Perl was originally made to occupy much the same niche as sed and awk. Here are the previous sed and awk examples with perl instead:

$ grep ^proo /usr/share/dict/words | perl -wpe 's/oo/(O_O)/'
pr(O_O)
pr(O_O)emiac
pr(O_O)emion
pr(O_O)emium
pr(O_O)f
pr(O_O)fer
pr(O_O)fful
pr(O_O)fing
pr(O_O)fless
pr(O_O)flessly
pr(O_O)fness
pr(O_O)fread
pr(O_O)freader
pr(O_O)freading
pr(O_O)froom
pr(O_O)fy

$ echo 'abababa' | perl -wpe 's/aba/aCa/g'
aCabaCa

$ ps | perl -wanle 'print $F[2]'
TIME
0:00.05
0:00.27
0:00.00

$ ps | perl -wanle 'if (!/TIME/) { print $3 }'
0:00.05
0:00.27
0:00.00

$ ls -l | perl -wanle '$s += $F[4]; END { print $s }'
1572695

Note the use of the -e flag for command-line oneliners, and of -n and -p to emulate normal sed and awk streaming behaviour, respectively. The -l flag means "automatically handle line endings"; these are then removed from the end of each incoming line, and added after each print statement.

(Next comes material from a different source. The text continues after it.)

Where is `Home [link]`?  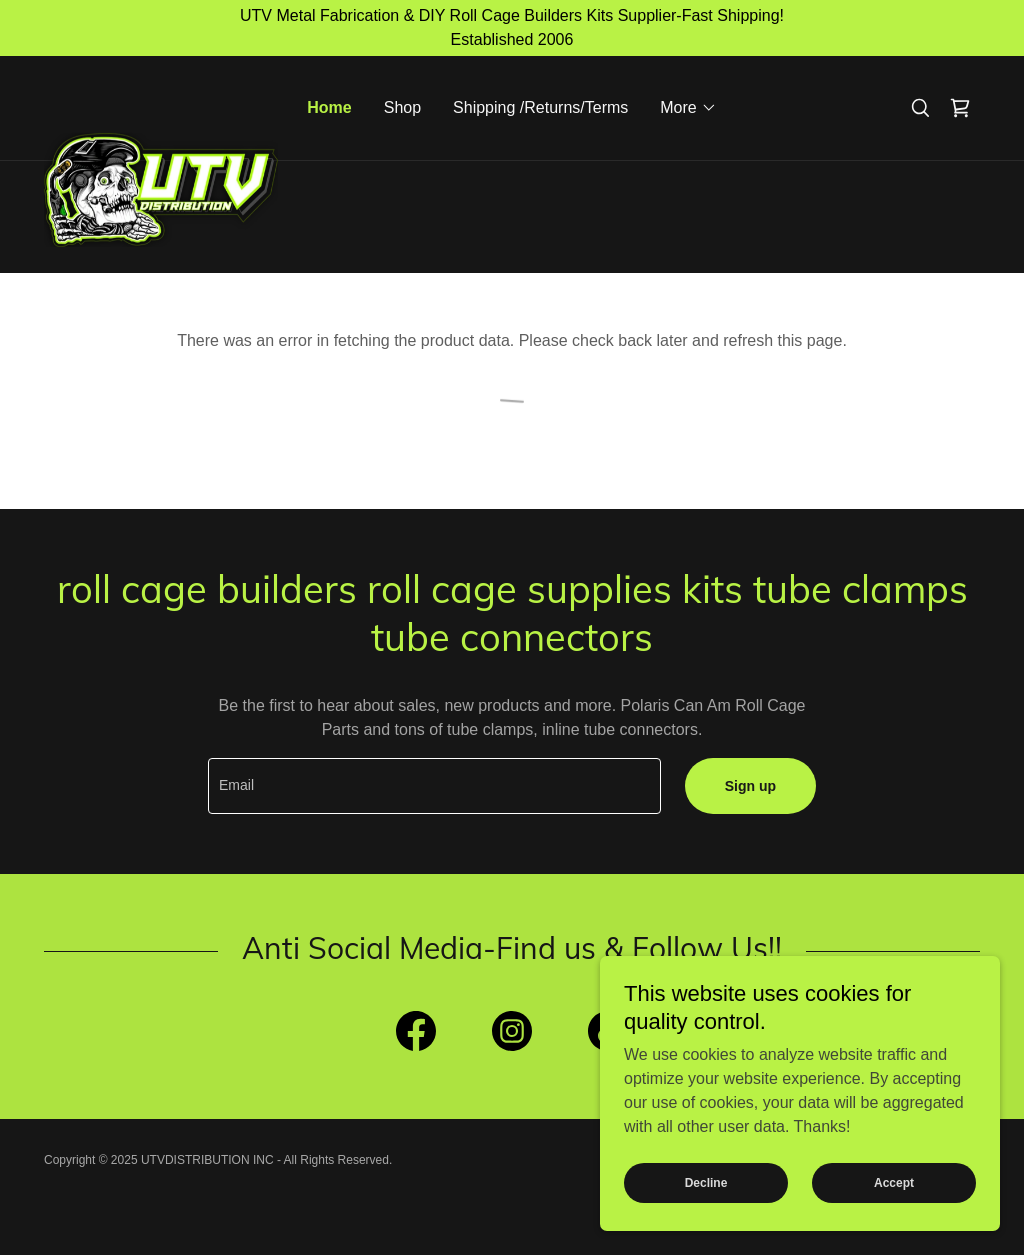 Home [link] is located at coordinates (329, 107).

The -w flag turns on warnings. That's just good style, even for a oneliner.

In Perl, you can use the -a flag to automatically split the record into fields, to be stored in a @F array. The indices are zero-based, so each index above is one smaller than the corresponding awk field variable. Note the use of @ for referring to the whole array, and $ for referring to only one of its elements.

You have to explicitly use an if statement to emulate awks pattern matching. Just like awk, Perl has BEGIN and END.

Exercises

Use grep on /usr/share/dict/words to find all words with three consecutive double letters. An example would be "bookkeeper".
Write an awk script that expects integers in the first two fields, and outputs their sub, difference, product, and quotient.
Use either perldoc on the command line or perldoc online to find out what the Perl equivalent of awk's NR variable is. Also find out which arguments, if any, split accepts.